As well as most legal entities from non-commercial or commercial classifications, funds operate on the basis of the charter - the main organizational document. The charter contains information about the name of the person, his location, tasks and goals, nature of activity, organizational structure, etc. The supreme controlling body of the fund is the Board of Trustees. He oversees all persons in the organization. The same council determines the fate of the fund's property. Thus, the participants of the organization are prohibited from appropriating the fund property or disposing of it in any way. The property of the organization is used only in strict accordance with the purposes prescribed in the charter. The foundation must publish property use information annually.
For example, several large Russian funds should be singled out. These are charitable organizations."Mercy" and "Give Life", the infamous "Anti-Corruption Fund", the state-dependent "Pension Fund of Russia" and much more.
Funds have a lot of problems with property, especially in the Russian Federation. Representatives of non-profit organizations are often "tempted" to engage in entrepreneurial activities with available funds. Honest and timely auditing can be the solution to the problem. This procedure will help "improve" the organization, and sometimes completely restore the legal entity in legal capacity.
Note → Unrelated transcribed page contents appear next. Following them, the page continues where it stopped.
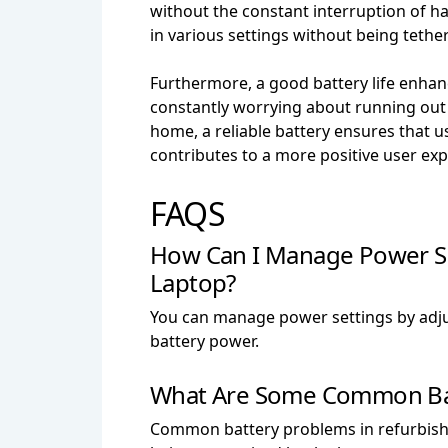
without the constant interruption of havi
in various settings without being tethe
Furthermore, a good battery life enhanc
constantly worrying about running out
home, a reliable battery ensures that 
contributes to a more positive user ex
FAQS
How Can I Manage Power Se
Laptop?
You can manage power settings by adju
battery power.
What Are Some Common Batt
Common battery problems in refurbishe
In the classification of legal entities, one more form of non-profit instance should be singled out - a religious organization. This is a voluntary association of people formed for the purpose of professing and spreading religious beliefs. It is for this type of organization that there are the greatest number of benefits and indulgences. They are exempt from taxation, they are allowed to "collect" the former church lands, and finally, religious education is not forbidden in modern society. There is only one condition for such organizations: they must act in strict accordance with the laws of the Russian Federation.
It is on the example of religious institutions that one can trace the significance of the classification of legal entities. Different organizations have different requirements. The processes of formation, reorganization and liquidation are completely different from each other. And this is essentialadvantage in the modern civil sphere. Individuals who wish to form an organization have many options before them to form one.
Institutions
Having analyzed the basic concepts, types and classifications of legal entities, we should turn to the last form of organization: institutions. This institution differs from funds in a few elements, but the main thing is in the type of property management. Thus, the founder of the instance manages the organizational property. That is why it is called an institution.
According to the Civil Code of the Russian Federation, the founder can be an individual or a legal entity. He has the right of "operational management", which consists in complete control over everything that happens in the organization. The co-founder procedure is also allowed - the creation of a legal entity by several persons. The founders can either independently manage the institution or do it through intermediaries - "manual" leaders.
There are several types of institutions. The law divides them into private, as well as state and municipal. Private instances are managed by an independent person, while public ones are managed directly by the state. Government officials have state property at their disposal, which is subject to special protection.
From the well-known Russian institutions, all authorities should be singled out - executive, legislative, and judicial. In the systems and classifications of legal entities, the concept of "public institution" occupiesfirst place. There are also quite a few private institutions in Russia. These are various legal, cultural, social and other instances.